Get into politics, find yourself shredded in public even if you’re twelve years old. When Graeme Frost delivered the Democrats’ weekly two-minute radio message a few days ago and focused on the Childrens’ Health Insurance Program, I doubt many people expected this kind of vicious reaction online:
Typical of the tone was what Mark Steyn wrote on National Review Online: “Bad things happen to good people, and they cause financial problems and tough choices. But, if this is the face of the ‘needy’ in America, then no one is not needy.” Nameless commenters to conservative blogs were even harsher. “Let ’em twist in the wind and be eaten by ravens,” wrote one one on Redstate.com, who was quoted in the Baltimore Sun. “Then maybe the bunch of socialist patsies will think twice.”
Karen Tumulty’s Time story, which supplied that quote, also includes a response from the boy’s father. It concludes:
“I find it morally reprehensible, and the act of a true coward, to publicly (world wide) smear a man and his family and not sign one’s own real name to what they have written. I sign my name to what I write.”

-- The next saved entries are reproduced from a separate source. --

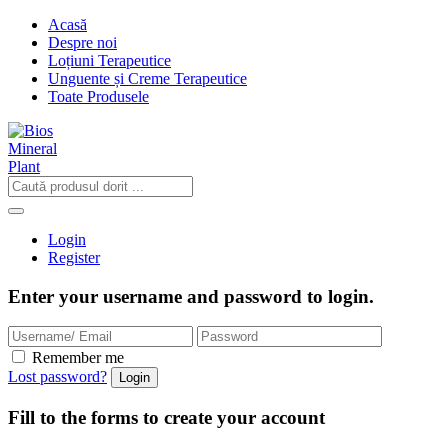
Acasă
Despre noi
Loțiuni Terapeutice
Unguente și Creme Terapeutice
Toate Produsele
Login
Register
Enter your username and password to login.
Remember me
Lost password?
Fill to the forms to create your account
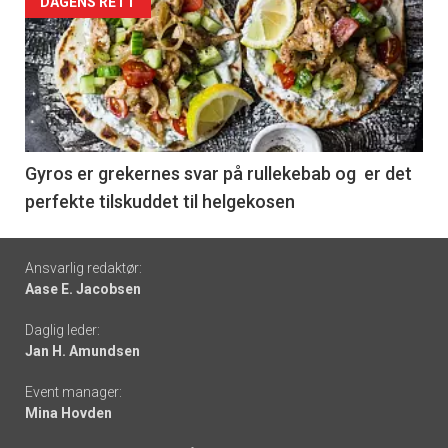
Forsiden
DAGENS RETT
akkurat
nå
-
6
Gyros er grekernes svar på rullekebab og er det
perfekte tilskuddet til helgekosen
Footer
Ansvarlig redaktør:
Aase E. Jacobsen
-
Daglig leder:
links
Jan H. Amundsen
Event manager:
Mina Hovden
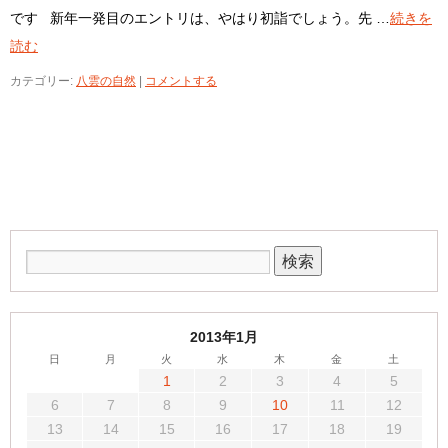
です 新年一発目のエントリは、やはり初詣でしょう。先 …
続きを
読む
カテゴリー:
八雲の自然
|
コメントする
2013年1月
日
月
火
水
木
金
土
1
2
3
4
5
6
7
8
9
10
11
12
13
14
15
16
17
18
19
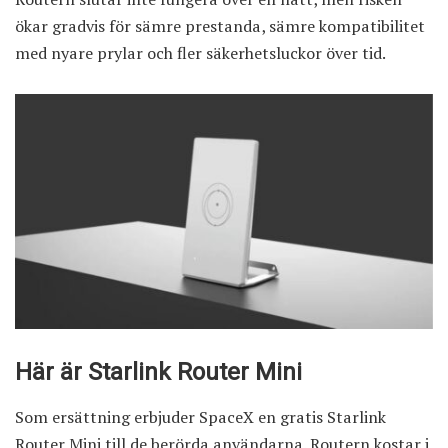
ökar gradvis för sämre prestanda, sämre kompatibilitet
med nyare prylar och fler säkerhets­luckor över tid.
Här är Starlink Router Mini
Som ersättning erbjuder SpaceX en gratis Starlink
Router Mini till de berörda användarna. Routern kostar i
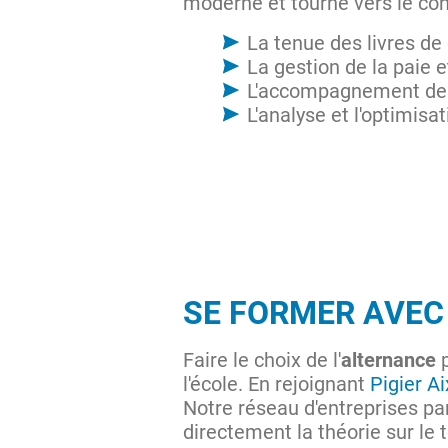
moderne et tourné vers le con
La tenue des livres de 
La gestion de la paie et
L'accompagnement des 
L'analyse et l'optimisat
SE FORMER AVEC
Faire le choix de l'
alternance
p
l'école. En rejoignant
Pigier A
Notre réseau d'entreprises p
directement la théorie sur le 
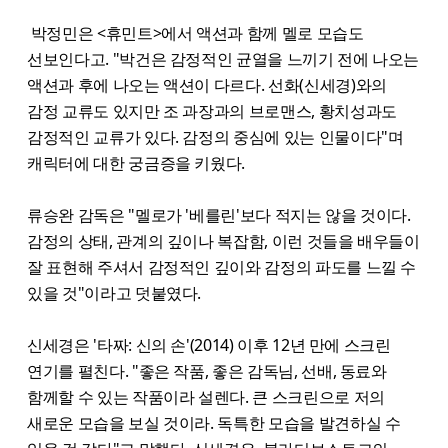
박정민은 <휴민트>에서 액션과 함께 멜로 모습도
선보인다고. "박건은 감정적인 균열을 느끼기 전에 나오는
액션과 후에 나오는 액션이 다르다. 선화(신세경)와의
감정 교류도 있지만 조 과장과의 브로맨스, 황치성과도
감정적인 교류가 있다. 감정의 중심에 있는 인물이다"며
캐릭터에 대한 궁금증을 키웠다.
류승완 감독은 "멜로가 '베를린'보다 적지는 않을 것이다.
감정의 상태, 관계의 깊이나 복잡함, 이런 것들을 배우들이
잘 표현해 주셔서 감정적인 깊이와 감정의 파도를 느낄 수
있을 것"이라고 덧붙였다.
신세경은 '타짜: 신의 손'(2014) 이후 12년 만에 스크린
연기를 펼친다. "좋은 작품, 좋은 감독님, 선배, 동료와
함께할 수 있는 작품이라 설렌다. 큰 스크린으로 저의
새로운 모습을 보실 것이라. 독특한 모습을 발견하실 수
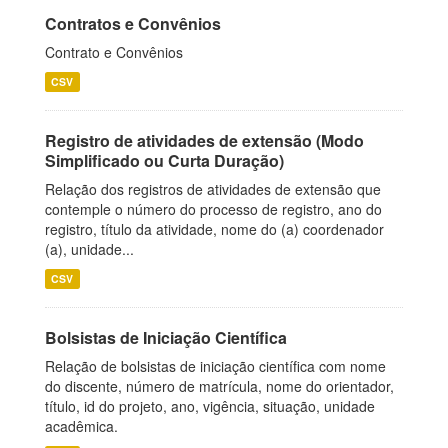
Contratos e Convênios
Contrato e Convênios
CSV
Registro de atividades de extensão (Modo
Simplificado ou Curta Duração)
Relação dos registros de atividades de extensão que
contemple o número do processo de registro, ano do
registro, título da atividade, nome do (a) coordenador
(a), unidade...
CSV
Bolsistas de Iniciação Científica
Relação de bolsistas de iniciação científica com nome
do discente, número de matrícula, nome do orientador,
título, id do projeto, ano, vigência, situação, unidade
acadêmica.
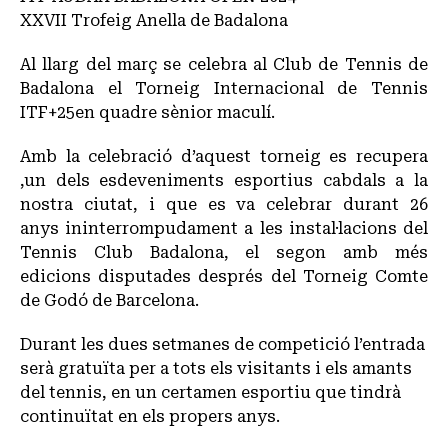
XXVII Trofeig Anella de Badalona
Al llarg del març se celebra al Club de Tennis de
Badalona el Torneig Internacional de Tennis
ITF+25en quadre sènior maculí.
Amb la celebració d’aquest torneig es recupera
,un dels esdeveniments esportius cabdals a la
nostra ciutat, i que es va celebrar durant 26
anys ininterrompudament a les instal·lacions del
Tennis Club Badalona, el segon amb més
edicions disputades després del Torneig Comte
de Godó de Barcelona.
Durant les dues setmanes de competició l’entrada
serà gratuïta per a tots els visitants i els amants
del tennis, en un certamen esportiu que tindrà
continuïtat en els propers anys.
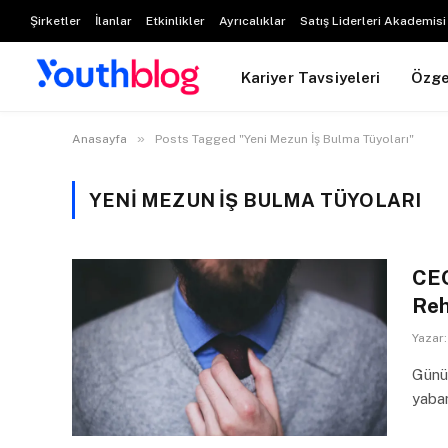
Şirketler
İlanlar
Etkinlikler
Ayrıcalıklar
Satış Liderleri Akademisi
Kariyer Tavsiyeleri
Özg
»
Anasayfa
Posts Tagged "Yeni Mezun İş Bulma Tüyoları"
YENI MEZUN İŞ BULMA TÜYOLARI
CEO
Reh
Yazar:
Günüm
yaban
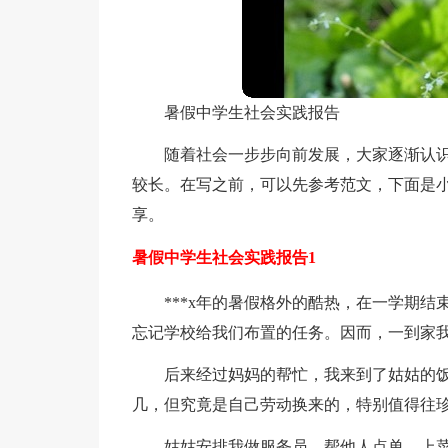
暑假中学生社会实践报告
随着社会一步步向前发展，大家逐渐认
较长。在写之前，可以先参考范文，下面是
享。
暑假中学生社会实践报告1
***x年的暑假格外的酷热，在一学期
忘记学校给我们布置的任务。因而，一到家
后来经过妈妈的帮忙，我来到了姑姑的
几，但究竟是自己劳动换来的，特别值得往
姑姑安排我做服务员，帮他人点单，上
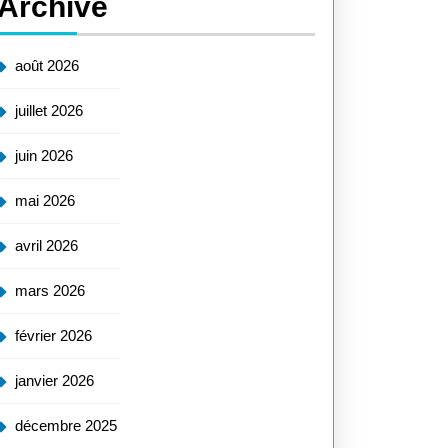
Archive
août 2026
juillet 2026
juin 2026
mai 2026
avril 2026
mars 2026
février 2026
janvier 2026
décembre 2025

Salon’s Joan Walsh tallies the lengths that some noteworthy right-wingers went to: in this case, more than the usual blogger Googling was involved. (Note: if you see Michelle Malkin poking around your yard, start dialing libel attorneys.) Can we all agree that just maybe this kind of personal attack on a random citizen should be off-limits? The anonymity of the ‘net can shield the powerless, but it can also lead people to write things that for good reason would never pass their lips in public. If those unnamed commenters had to walk up and tell that kid in person that he should “twist in the wind,” might they think twice? In a few cases, probably not: some people are just jerks, online or off.